What you have to do - Every line below that holds the string "Sample" must be copied.

Input data -

..............................

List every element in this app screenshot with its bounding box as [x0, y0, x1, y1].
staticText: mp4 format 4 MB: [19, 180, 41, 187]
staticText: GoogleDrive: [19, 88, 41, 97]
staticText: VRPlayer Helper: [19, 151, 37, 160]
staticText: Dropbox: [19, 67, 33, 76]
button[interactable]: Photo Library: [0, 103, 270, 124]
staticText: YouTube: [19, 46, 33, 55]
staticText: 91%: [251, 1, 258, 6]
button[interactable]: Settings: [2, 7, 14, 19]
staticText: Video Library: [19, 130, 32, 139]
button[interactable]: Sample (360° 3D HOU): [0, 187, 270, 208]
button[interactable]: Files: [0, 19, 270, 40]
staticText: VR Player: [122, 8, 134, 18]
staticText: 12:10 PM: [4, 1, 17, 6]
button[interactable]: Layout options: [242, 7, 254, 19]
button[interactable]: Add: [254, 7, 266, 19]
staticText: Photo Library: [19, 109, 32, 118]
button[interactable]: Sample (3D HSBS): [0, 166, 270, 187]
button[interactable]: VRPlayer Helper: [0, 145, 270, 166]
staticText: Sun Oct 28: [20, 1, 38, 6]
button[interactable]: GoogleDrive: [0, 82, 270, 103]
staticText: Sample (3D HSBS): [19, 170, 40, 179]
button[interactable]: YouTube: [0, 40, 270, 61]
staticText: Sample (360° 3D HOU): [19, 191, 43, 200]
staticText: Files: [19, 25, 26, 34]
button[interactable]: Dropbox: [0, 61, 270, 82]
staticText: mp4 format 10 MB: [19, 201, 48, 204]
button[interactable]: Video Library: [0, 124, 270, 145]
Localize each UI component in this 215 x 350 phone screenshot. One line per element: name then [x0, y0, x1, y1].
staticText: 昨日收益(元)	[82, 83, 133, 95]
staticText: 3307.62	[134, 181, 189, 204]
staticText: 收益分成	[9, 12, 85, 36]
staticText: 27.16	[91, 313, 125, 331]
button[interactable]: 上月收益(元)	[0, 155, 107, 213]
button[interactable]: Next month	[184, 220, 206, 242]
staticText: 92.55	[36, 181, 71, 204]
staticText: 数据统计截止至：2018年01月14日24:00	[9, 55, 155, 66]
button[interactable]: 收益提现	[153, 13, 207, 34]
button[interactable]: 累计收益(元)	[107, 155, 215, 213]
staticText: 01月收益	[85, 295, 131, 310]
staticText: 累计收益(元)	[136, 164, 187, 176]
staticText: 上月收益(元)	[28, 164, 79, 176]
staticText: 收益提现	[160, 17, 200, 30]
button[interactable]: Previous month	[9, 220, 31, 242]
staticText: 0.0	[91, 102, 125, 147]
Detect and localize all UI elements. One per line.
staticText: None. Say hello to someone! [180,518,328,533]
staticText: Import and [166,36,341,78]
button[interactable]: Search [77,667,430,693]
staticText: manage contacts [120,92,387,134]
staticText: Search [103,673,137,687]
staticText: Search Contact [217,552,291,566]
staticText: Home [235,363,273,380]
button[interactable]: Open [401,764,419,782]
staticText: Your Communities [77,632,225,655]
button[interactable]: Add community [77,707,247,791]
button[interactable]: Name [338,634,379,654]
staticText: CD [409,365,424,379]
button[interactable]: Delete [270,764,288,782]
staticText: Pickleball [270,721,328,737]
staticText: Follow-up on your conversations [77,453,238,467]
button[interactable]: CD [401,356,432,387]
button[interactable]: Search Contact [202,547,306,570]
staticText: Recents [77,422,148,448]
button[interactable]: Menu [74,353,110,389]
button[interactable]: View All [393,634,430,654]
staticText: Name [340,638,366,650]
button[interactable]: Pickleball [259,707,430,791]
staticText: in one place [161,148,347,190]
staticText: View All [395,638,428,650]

..............................

Solved problem -
button[interactable]: Sample (360° 3D HOU): [0, 187, 270, 208]
button[interactable]: Sample (3D HSBS): [0, 166, 270, 187]
staticText: Sample (3D HSBS): [19, 170, 40, 179]
staticText: Sample (360° 3D HOU): [19, 191, 43, 200]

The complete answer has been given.